▸ **WHAT YOU WILL DO**
Once you find the line with "Nous respectons votre vie privée." in the entries below, print it and each line after it up to and including the line with "sûr qu’ils savaient qui j’étais!", exactly, without pictures.

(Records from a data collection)
######

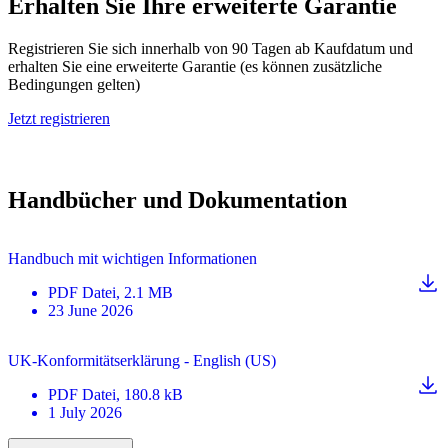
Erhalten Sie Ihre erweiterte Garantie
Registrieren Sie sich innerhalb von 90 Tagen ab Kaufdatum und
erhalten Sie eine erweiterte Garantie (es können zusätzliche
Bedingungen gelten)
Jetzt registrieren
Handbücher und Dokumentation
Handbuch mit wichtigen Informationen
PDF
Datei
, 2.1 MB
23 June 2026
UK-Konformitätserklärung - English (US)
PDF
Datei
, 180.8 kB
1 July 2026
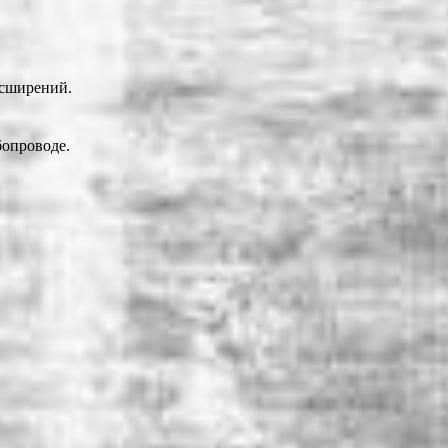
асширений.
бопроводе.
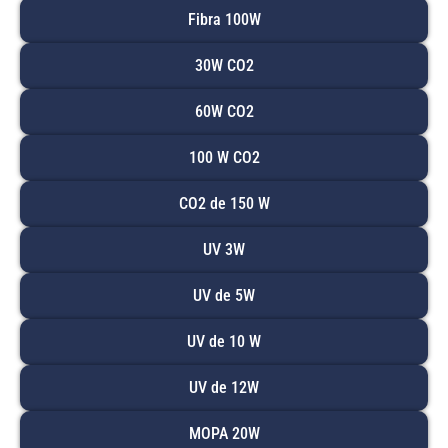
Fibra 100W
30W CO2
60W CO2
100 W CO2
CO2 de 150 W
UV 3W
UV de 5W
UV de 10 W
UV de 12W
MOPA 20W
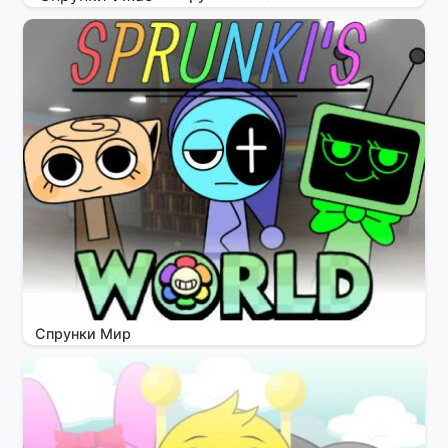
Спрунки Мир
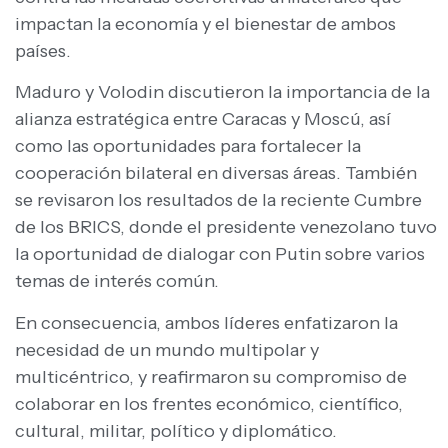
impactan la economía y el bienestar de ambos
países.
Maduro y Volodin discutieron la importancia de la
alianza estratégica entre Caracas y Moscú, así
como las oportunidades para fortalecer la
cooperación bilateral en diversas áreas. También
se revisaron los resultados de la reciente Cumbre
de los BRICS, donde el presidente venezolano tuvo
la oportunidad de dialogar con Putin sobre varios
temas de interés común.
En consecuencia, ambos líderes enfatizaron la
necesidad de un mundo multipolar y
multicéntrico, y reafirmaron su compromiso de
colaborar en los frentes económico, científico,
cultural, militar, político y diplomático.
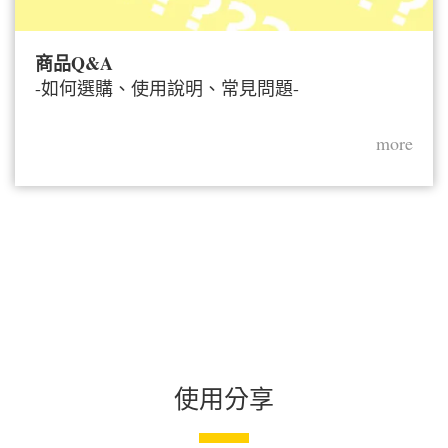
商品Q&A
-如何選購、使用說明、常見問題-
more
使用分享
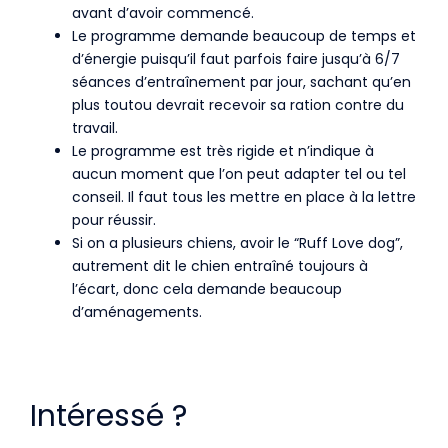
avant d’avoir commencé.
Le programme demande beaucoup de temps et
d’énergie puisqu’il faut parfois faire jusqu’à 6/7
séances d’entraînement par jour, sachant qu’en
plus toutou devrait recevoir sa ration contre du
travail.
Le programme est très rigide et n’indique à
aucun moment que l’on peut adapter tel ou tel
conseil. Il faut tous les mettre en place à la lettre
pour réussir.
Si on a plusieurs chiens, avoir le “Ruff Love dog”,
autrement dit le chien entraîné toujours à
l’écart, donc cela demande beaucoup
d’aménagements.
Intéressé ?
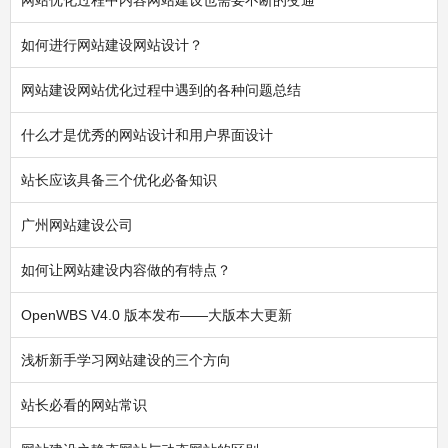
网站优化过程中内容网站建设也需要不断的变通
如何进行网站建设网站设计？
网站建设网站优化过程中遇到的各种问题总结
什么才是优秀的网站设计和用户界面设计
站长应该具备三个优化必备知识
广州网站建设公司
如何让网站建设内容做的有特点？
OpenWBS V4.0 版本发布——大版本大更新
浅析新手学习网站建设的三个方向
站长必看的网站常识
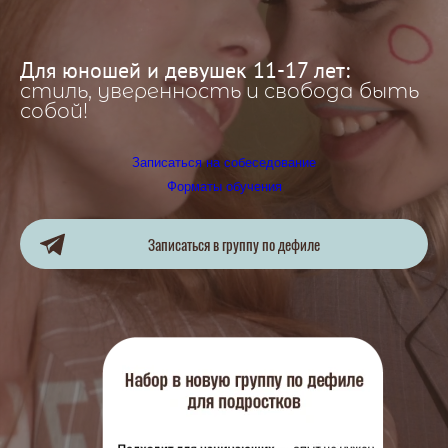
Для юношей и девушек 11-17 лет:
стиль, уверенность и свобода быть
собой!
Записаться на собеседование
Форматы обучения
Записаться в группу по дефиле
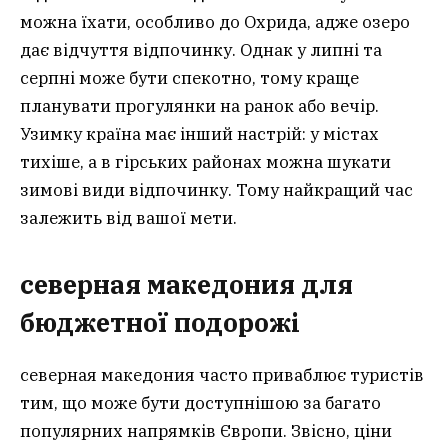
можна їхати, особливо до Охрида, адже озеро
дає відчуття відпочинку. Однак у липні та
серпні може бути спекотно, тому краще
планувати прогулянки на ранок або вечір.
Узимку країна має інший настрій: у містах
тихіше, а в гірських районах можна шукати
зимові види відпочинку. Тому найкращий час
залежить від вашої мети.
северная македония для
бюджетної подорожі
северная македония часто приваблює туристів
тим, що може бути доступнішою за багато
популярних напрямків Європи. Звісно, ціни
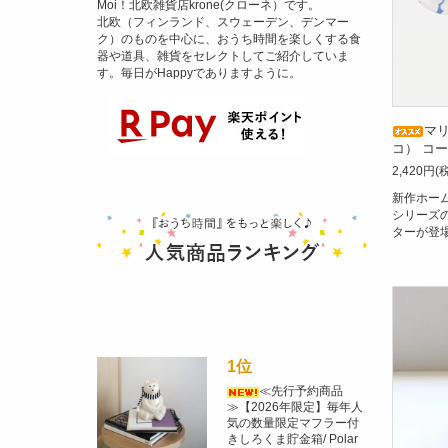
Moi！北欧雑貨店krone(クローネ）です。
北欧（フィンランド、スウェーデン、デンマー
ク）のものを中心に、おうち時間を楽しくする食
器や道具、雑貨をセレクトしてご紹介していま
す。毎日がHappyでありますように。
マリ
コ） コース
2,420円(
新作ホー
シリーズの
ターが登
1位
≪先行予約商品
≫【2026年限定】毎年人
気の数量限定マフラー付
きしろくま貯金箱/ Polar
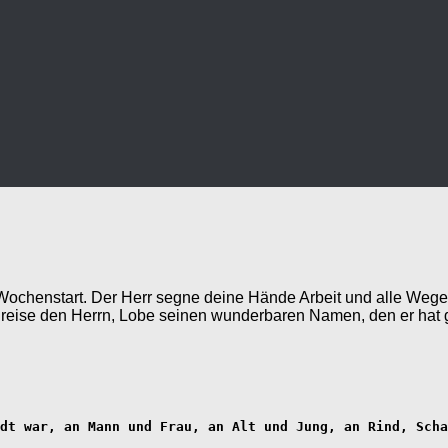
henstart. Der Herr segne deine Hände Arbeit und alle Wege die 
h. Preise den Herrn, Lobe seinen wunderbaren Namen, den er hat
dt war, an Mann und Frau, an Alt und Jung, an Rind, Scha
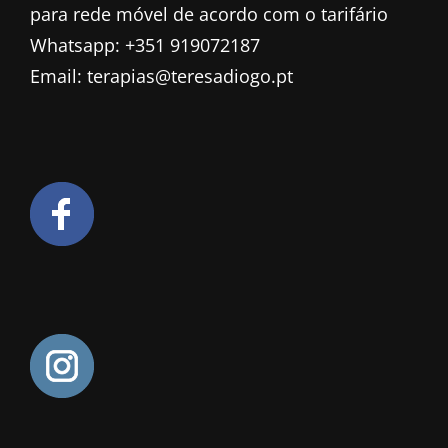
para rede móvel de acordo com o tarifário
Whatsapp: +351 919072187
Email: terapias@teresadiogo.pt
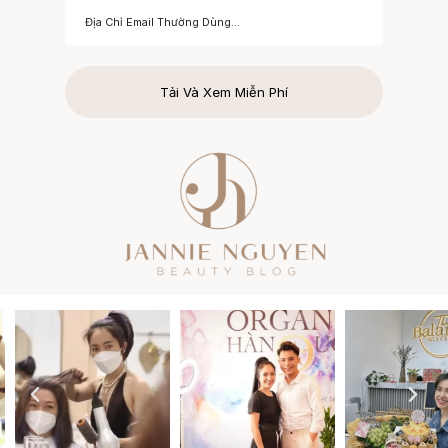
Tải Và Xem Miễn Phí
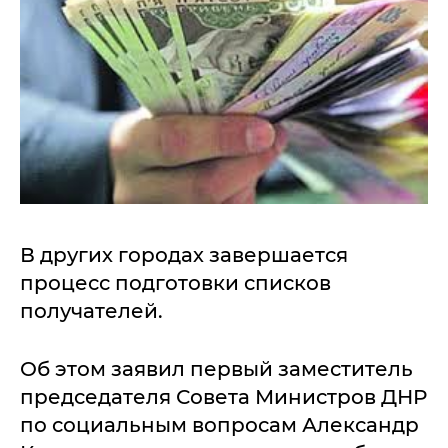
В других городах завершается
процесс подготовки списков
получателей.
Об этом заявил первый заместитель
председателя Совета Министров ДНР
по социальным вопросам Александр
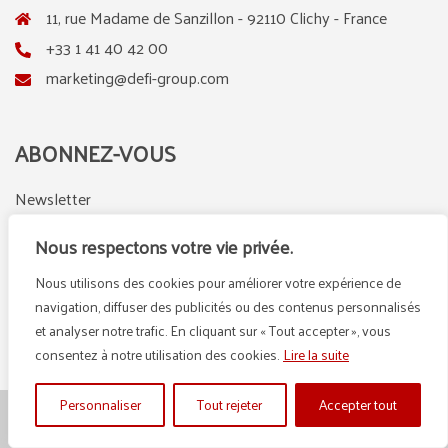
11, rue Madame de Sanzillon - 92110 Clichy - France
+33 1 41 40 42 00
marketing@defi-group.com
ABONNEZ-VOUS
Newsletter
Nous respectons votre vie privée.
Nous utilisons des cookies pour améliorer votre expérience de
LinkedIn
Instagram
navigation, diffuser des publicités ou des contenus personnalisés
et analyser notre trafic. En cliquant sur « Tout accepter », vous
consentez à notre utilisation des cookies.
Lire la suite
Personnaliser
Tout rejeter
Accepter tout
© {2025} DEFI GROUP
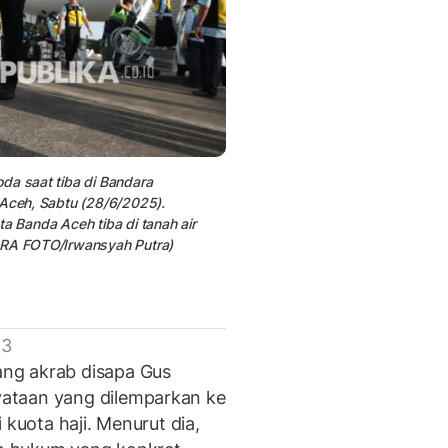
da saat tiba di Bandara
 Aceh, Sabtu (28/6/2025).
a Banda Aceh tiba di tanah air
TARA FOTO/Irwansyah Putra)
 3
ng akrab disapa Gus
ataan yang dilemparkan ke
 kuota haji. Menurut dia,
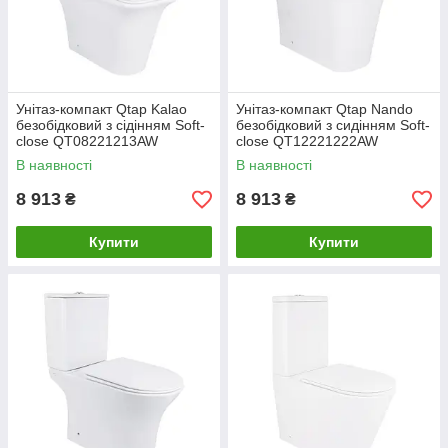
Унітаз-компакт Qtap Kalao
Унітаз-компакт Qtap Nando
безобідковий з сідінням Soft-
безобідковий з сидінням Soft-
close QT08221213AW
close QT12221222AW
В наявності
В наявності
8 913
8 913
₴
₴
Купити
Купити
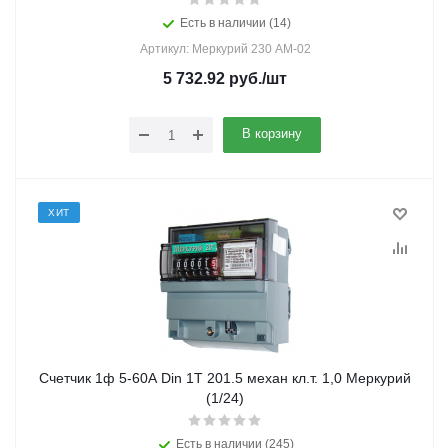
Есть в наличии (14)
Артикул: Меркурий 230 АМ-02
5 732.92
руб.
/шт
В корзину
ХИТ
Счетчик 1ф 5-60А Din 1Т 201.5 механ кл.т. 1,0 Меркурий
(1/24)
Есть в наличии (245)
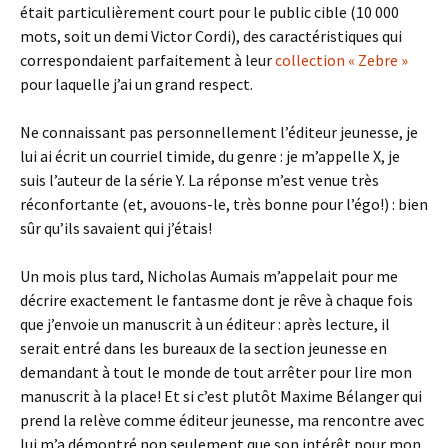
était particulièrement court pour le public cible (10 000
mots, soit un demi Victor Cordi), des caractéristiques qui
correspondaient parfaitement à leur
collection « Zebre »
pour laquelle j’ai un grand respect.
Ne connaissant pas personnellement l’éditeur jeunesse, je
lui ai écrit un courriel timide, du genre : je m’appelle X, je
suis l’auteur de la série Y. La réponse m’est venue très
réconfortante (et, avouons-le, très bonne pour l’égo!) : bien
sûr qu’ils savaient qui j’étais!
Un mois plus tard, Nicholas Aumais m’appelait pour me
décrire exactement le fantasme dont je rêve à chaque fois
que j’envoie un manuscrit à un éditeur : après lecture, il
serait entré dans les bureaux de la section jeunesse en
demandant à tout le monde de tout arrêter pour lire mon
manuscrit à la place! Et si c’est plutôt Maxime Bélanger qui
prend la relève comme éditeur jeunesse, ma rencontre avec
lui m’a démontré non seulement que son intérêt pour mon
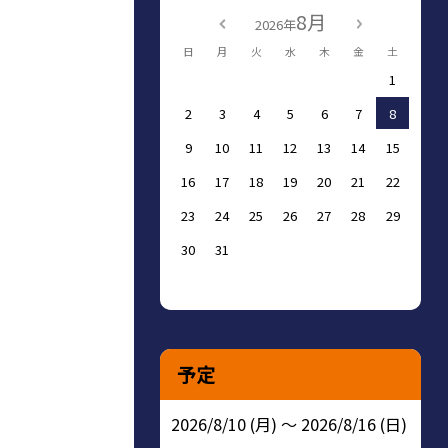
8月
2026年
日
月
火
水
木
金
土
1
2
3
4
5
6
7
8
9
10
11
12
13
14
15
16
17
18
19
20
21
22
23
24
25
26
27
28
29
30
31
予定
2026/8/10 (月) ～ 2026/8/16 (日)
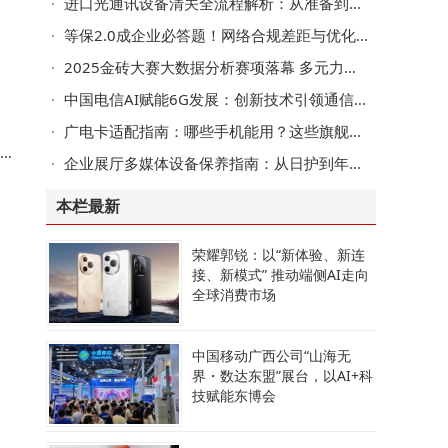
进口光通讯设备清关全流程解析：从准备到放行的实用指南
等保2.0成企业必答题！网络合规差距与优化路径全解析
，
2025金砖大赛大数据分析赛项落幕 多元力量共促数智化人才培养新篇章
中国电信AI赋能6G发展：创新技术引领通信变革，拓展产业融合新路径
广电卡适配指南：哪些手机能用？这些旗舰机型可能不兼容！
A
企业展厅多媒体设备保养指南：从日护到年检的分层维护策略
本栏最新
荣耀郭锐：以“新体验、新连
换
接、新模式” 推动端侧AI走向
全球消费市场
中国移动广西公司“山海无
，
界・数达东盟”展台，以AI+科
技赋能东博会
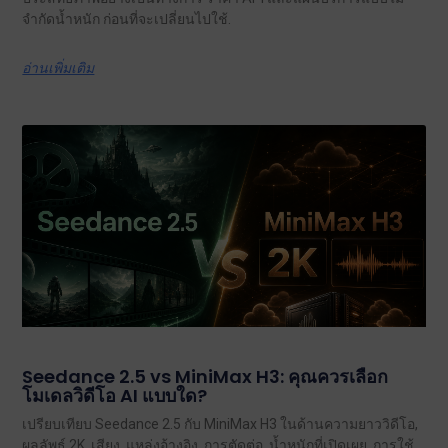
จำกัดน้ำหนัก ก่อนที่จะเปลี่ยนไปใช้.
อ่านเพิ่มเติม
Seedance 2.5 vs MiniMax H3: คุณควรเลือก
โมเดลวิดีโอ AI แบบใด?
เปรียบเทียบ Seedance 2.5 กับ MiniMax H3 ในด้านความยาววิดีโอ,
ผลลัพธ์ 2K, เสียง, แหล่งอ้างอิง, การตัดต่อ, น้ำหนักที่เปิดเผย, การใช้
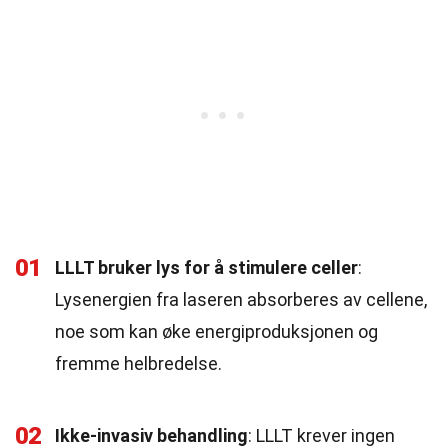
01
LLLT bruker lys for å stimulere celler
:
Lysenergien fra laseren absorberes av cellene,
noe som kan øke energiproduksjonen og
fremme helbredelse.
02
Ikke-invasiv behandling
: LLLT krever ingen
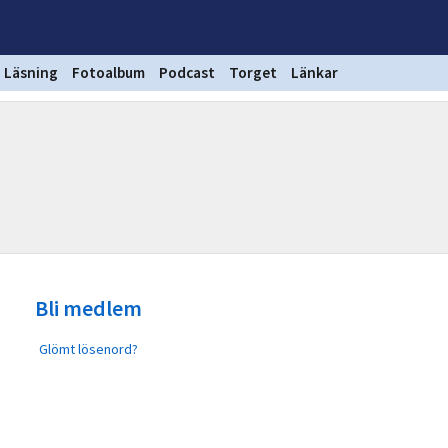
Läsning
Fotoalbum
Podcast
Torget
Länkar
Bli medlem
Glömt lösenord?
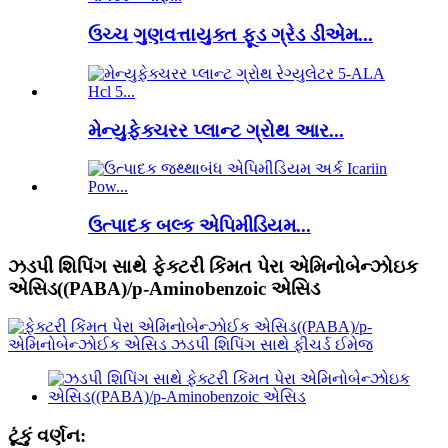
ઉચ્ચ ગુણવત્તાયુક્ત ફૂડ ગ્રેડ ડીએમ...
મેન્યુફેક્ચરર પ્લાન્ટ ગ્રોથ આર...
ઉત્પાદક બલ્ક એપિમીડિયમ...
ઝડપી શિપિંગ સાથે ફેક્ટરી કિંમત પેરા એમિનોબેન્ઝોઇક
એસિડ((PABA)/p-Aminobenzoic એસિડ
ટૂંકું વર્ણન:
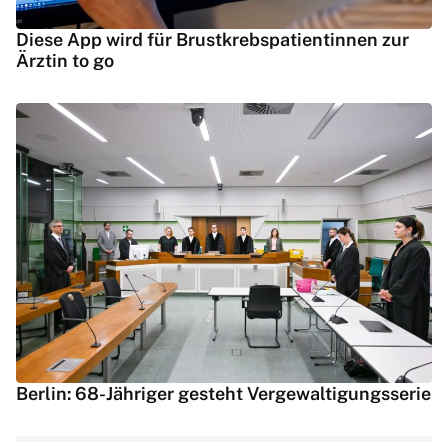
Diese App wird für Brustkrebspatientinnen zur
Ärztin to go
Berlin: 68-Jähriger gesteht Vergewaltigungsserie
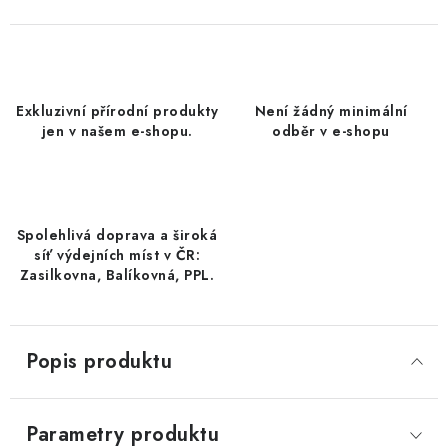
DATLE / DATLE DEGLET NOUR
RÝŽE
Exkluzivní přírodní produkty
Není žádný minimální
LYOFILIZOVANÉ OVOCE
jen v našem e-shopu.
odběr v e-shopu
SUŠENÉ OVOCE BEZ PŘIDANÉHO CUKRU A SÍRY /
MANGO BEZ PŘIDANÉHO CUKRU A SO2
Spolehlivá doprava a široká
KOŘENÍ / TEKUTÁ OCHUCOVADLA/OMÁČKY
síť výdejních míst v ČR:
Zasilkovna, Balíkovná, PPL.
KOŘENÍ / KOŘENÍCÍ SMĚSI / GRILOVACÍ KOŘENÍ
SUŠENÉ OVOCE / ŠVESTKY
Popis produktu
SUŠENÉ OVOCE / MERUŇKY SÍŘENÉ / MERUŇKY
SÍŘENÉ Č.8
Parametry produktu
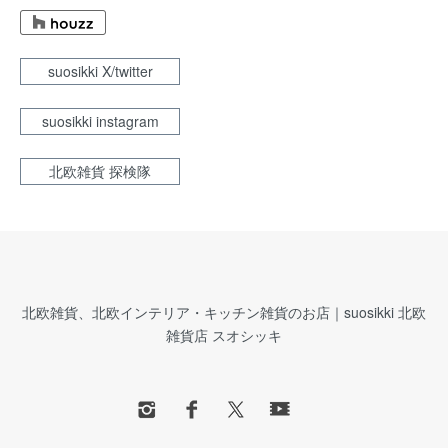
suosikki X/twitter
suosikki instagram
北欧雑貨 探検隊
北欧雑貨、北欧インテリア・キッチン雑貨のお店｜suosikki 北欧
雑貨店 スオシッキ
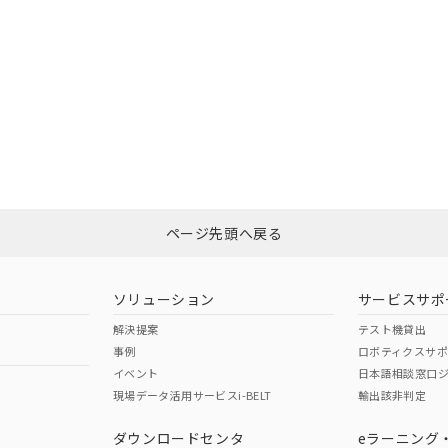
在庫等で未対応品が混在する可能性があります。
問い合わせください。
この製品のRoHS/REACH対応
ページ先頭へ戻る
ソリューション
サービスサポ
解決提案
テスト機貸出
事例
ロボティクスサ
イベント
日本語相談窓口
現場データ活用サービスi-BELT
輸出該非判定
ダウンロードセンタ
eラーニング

######

▸ **RESPONSE TO THE EXERCISE**
Nous respectons votre vie privée.
Nous utilisons des cookies pour améliorer votre expérience de
LinkedIn
Instagram
navigation, diffuser des publicités ou des contenus personnalisés
et analyser notre trafic. En cliquant sur « Tout accepter », vous
consentez à notre utilisation des cookies.
Lire la suite
Personnaliser
Tout rejeter
Accepter tout
© {2025} DEFI GROUP
da saat tiba di Bandara
 Aceh, Sabtu (28/6/2025).
a Banda Aceh tiba di tanah air
TARA FOTO/Irwansyah Putra)
 3
ng akrab disapa Gus
ataan yang dilemparkan ke
 kuota haji. Menurut dia,
Унітаз-компакт Qtap Kalao
Унітаз-компакт Qtap Nando
безобідковий з сідінням Soft-
безобідковий з сидінням Soft-
close QT08221213AW
close QT12221222AW
В наявності
В наявності
8 913
8 913
₴
₴
Купити
Купити
Есть в наличии (14)
Артикул: Меркурий 230 АМ-02
5 732.92
руб.
/шт
В корзину
ХИТ
Счетчик 1ф 5-60А Din 1Т 201.5 механ кл.т. 1,0 Меркурий
(1/24)
Есть в наличии (245)
était particulièrement court pour le public cible (10 000
mots, soit un demi Victor Cordi), des caractéristiques qui
correspondaient parfaitement à leur
collection « Zebre »
pour laquelle j’ai un grand respect.
Ne connaissant pas personnellement l’éditeur jeunesse, je
lui ai écrit un courriel timide, du genre : je m’appelle X, je
suis l’auteur de la série Y. La réponse m’est venue très
réconfortante (et, avouons-le, très bonne pour l’égo!) : bien
sûr qu’ils savaient qui j’étais!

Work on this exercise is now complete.